October 12, 2020 – January 3, 2021
New York City
On a day of mounting anxiety and anticipation in early November, on the northeast corner of 6th Avenue and West 55th Street, I had a fortuitous encounter with a mirrored phone booth that displayed beatitudes from the Sermon on the Mount: “Blessed are those who hunger and thirst for righteousness, for they will be filled.” This street artifact hit me as a readymade of sorts, the levers of an experiment of precariousness fitted for our time and age. As I walked all sides of the booth, I realized what exactly was before me: a version of Sermão da Montanha: Fiat Lux [The Sermon of the Mount: Fiat Lux] (1973–79), a performance piece by Brazilian artist Cildo Meireles that happened in a mirrored room stacked with thousands of matchboxes over a floor covered in black sandpaper, with actors playing the role of guards. The artwork was first conceived during the infamous Years of Lead, in the darkest period of Brazil’s 21-year military dictatorship and it underscores a risk of imminent explosion. Somewhere between a sculpture and a performance, it exists on the verge of transformation.
The new iteration is part of TITAN, an outdoor exhibition from kurimanzutto gallery in phone booths all located within a short stroll along 6th Avenue between West 51st and West 56th Streets, in Midtown Manhattan. The site, one of the main arteries of the city, was selected for its abundance of advertising and proximity to cultural and financial powerhouses—Radio City Music Hall, UBS, CIB, MoMA, and Peggy Guggenheim’s original gallery Art of This Century. Devised by artist Damián Ortega and kurimanzutto director Bree Zucker, the show brings together a distinguished selection of contemporary artists. Besides Meireles, it includes Anne Collier, Glenn Ligon, Hal Fisher, Hans Haacke, Jimmie Durham, Minerva Cuevas, Patti Smith, Renée Green, Rirkrit Tiravanija, Yvonne Rainer, and Zoe Leonard. Each artist has their own phone kiosk, which displays their work instead of an advertisement during the last season of the booths. Next year they will be removed by the city in order to make room for Wi-Fi portals.
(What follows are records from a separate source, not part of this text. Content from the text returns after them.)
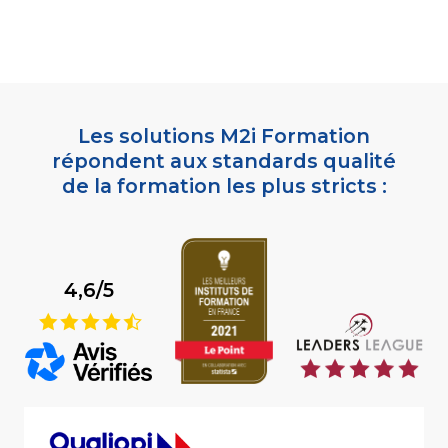
Les solutions M2i Formation
répondent aux standards qualité
de la formation les plus stricts :
4,6/5
9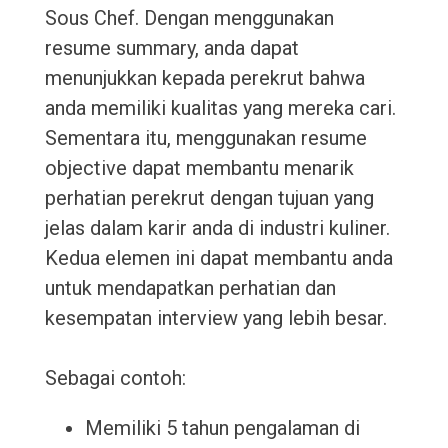
Sous Chef. Dengan menggunakan
resume summary, anda dapat
menunjukkan kepada perekrut bahwa
anda memiliki kualitas yang mereka cari.
Sementara itu, menggunakan resume
objective dapat membantu menarik
perhatian perekrut dengan tujuan yang
jelas dalam karir anda di industri kuliner.
Kedua elemen ini dapat membantu anda
untuk mendapatkan perhatian dan
kesempatan interview yang lebih besar.
Sebagai contoh:
Memiliki 5 tahun pengalaman di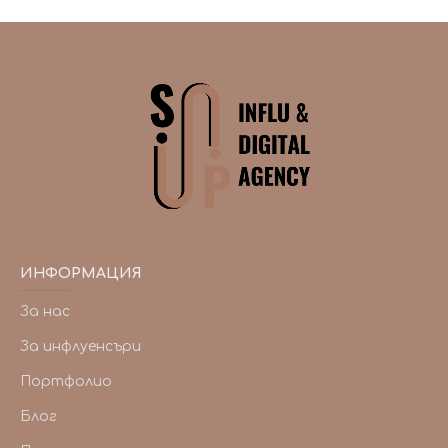
ИНФОРМАЦИЯ
За нас
За инфлуенсъри
Портфолио
Блог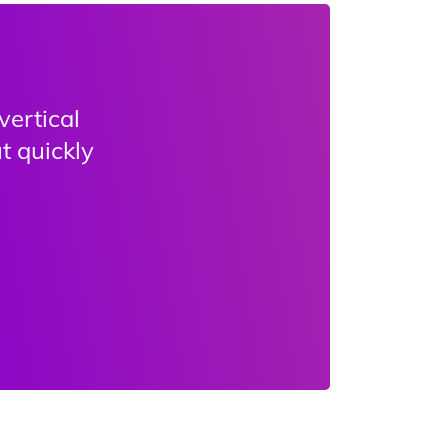
vertical
t quickly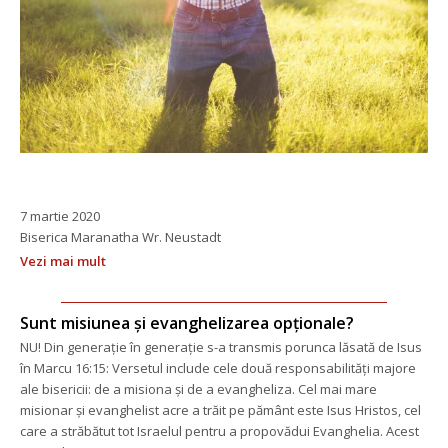
 
7 martie 2020 
 Biserica Maranatha Wr. Neustadt
Vezi mai mult
Sunt misiunea și evanghelizarea opționale?
NU! Din generație în generație s-a transmis porunca lăsată de Isus 
în Marcu 16:15: Versetul include cele două responsabilități majore 
ale bisericii: de a misiona și de a evangheliza. Cel mai mare 
misionar și evanghelist acre a trăit pe pământ este Isus Hristos, cel 
care a străbătut tot Israelul pentru a propovădui Evanghelia. Acest 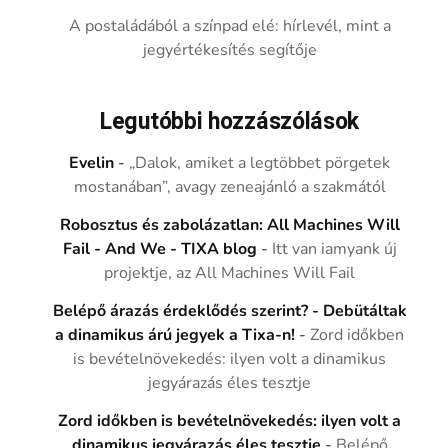
A postaládából a színpad elé: hírlevél, mint a
jegyértékesítés segítője
Legutóbbi hozzászólások
Evelin
-
„Dalok, amiket a legtöbbet pörgetek
mostanában”, avagy zeneajánló a szakmától
Robosztus és zabolázatlan: All Machines Will
Fail - And We - TIXA blog
-
Itt van iamyank új
projektje, az All Machines Will Fail
Belépő árazás érdeklődés szerint? - Debütáltak
a dinamikus árú jegyek a Tixa-n!
-
Zord időkben
is bevételnövekedés: ilyen volt a dinamikus
jegyárazás éles tesztje
Zord időkben is bevételnövekedés: ilyen volt a
dinamikus jegyárazás éles tesztje
-
Belépő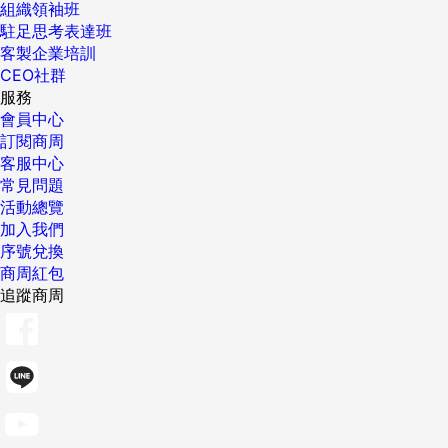
組織領袖班
駐足思考表達班
客製企業培訓
CEO社群
服務
會員中心
訂閱商周
客服中心
常見問題
活動總覽
加入我們
序號兌換
商周紅包
追蹤商周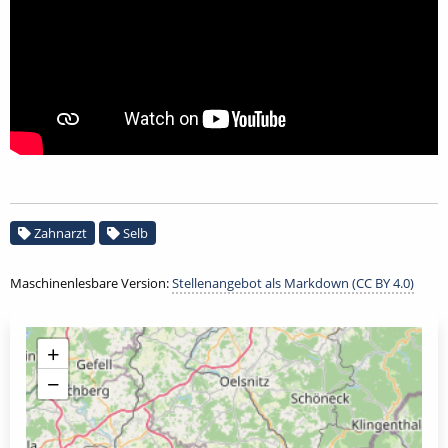
Zahnarzt
Selb
Maschinenlesbare Version:
Stellenangebot als Markdown (CC BY 4.0)
+
−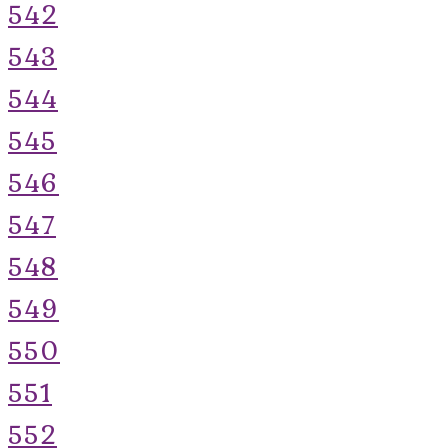
542
543
544
545
546
547
548
549
550
551
552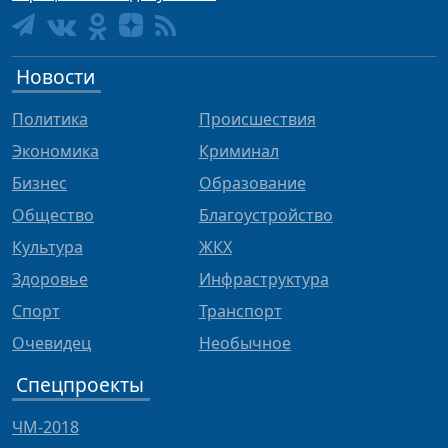
Новости
Политика
Происшествия
Экономика
Криминал
Бизнес
Образование
Общество
Благоустройство
Культура
ЖКХ
Здоровье
Инфраструктура
Спорт
Транспорт
Очевидец
Необычное
Спецпроекты
ЧМ-2018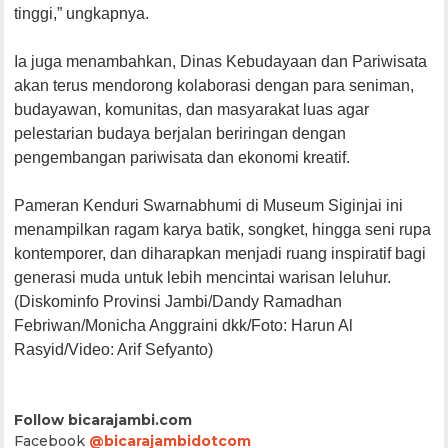
tinggi,” ungkapnya.
Ia juga menambahkan, Dinas Kebudayaan dan Pariwisata
akan terus mendorong kolaborasi dengan para seniman,
budayawan, komunitas, dan masyarakat luas agar
pelestarian budaya berjalan beriringan dengan
pengembangan pariwisata dan ekonomi kreatif.
Pameran Kenduri Swarnabhumi di Museum Siginjai ini
menampilkan ragam karya batik, songket, hingga seni rupa
kontemporer, dan diharapkan menjadi ruang inspiratif bagi
generasi muda untuk lebih mencintai warisan leluhur.
(Diskominfo Provinsi Jambi/Dandy Ramadhan
Febriwan/Monicha Anggraini dkk/Foto: Harun Al
Rasyid/Video: Arif Sefyanto)
Follow bicarajambi.com
Facebook
@bicarajambidotcom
Like Meireles’s Sermon on the Mount, the most interesting works in this show exist on the edge of change, somewhat embodying the idea of performance while remaining still. Impersonating an oracular god, the groundbreaking choreographer and filmmaker Yvonne Rainer galvanizes her fury against the Trump era in Excerpts from Apollo’s Diary, Written During His Last Visit to Earth from Mount Olympus (2020), a humorous, explosive, and overt political commentary. At some point, the god, whose role is averting evil and helping the mere mortals here on Earth, succumbs: “I have to admit that things are worse down here than I ever imagined […] I’ve decided to give up my attempts at improving the condition of Earthlings. Unlike Sisyphus, I’ve not been condemned to hang out down here and nurse my frustrations for all of eternity.” Rainer’s Apollo is a mischievous, Dionysian one—a reminder of the competing forces that overlap the debris of the past and the redeeming promise of future.
Similarly politically charged, Minerva Cuevas’s work parodies the vocabulary of internet memes to convey an ironic call to arms. The weapon of choice in the modern trenches of online discourse, memes spread quickly and create an anticipation for never-ending change. Cuevas’s message is one of defiance and dissent, urging the viewer to rebel against division, deprivation and absence. Yet, it evokes the veiled potential for upheaval and explosion underlying the everyday. Grumpy Cat proclaims: “Another end of the world is possible,” while a contemplative lemur seriously declares: “Most powerful renewable resource? Denial.”
The key to these pieces is their possibility of activation, their uncertainty and impending transformation, like the phone booths themselves. Once a connector, a crossroads of human relations, these cabins were celebrated in pop culture as everything from travel portals to places for anonymous calls and sites of refuge from terrifying bird attacks—think about Alfred Hitchcock’s classic The Birds (1963), Doctor Who’s time travel machine, and Clark Kent’s changing station in Superman (1978), to name a few. As mobile devices became ubiquitous, phone cabins turned into obsolete, anachronic symbols of a bygone era. Yet they are everywhere: some still even work, while others serve as repositories for leftover food and empty canvases for graffiti. These days, they may also act like a vessel for the novel coronavirus, another reason to avoid them. In a sense, the booths are now non-places, the neologism coined by French anthropologist Marc Augé to refer to spaces of impermanence, which don’t hold enough significance to be regarded as places and, therefore, don’t share social references that empower people’s identities. Still, as this exhibition suggests, these dilapidated non-places, once fixtures of New York City streets like the yellow cabs, guide us through a remarkable route, underscoring what lies around the corner for us.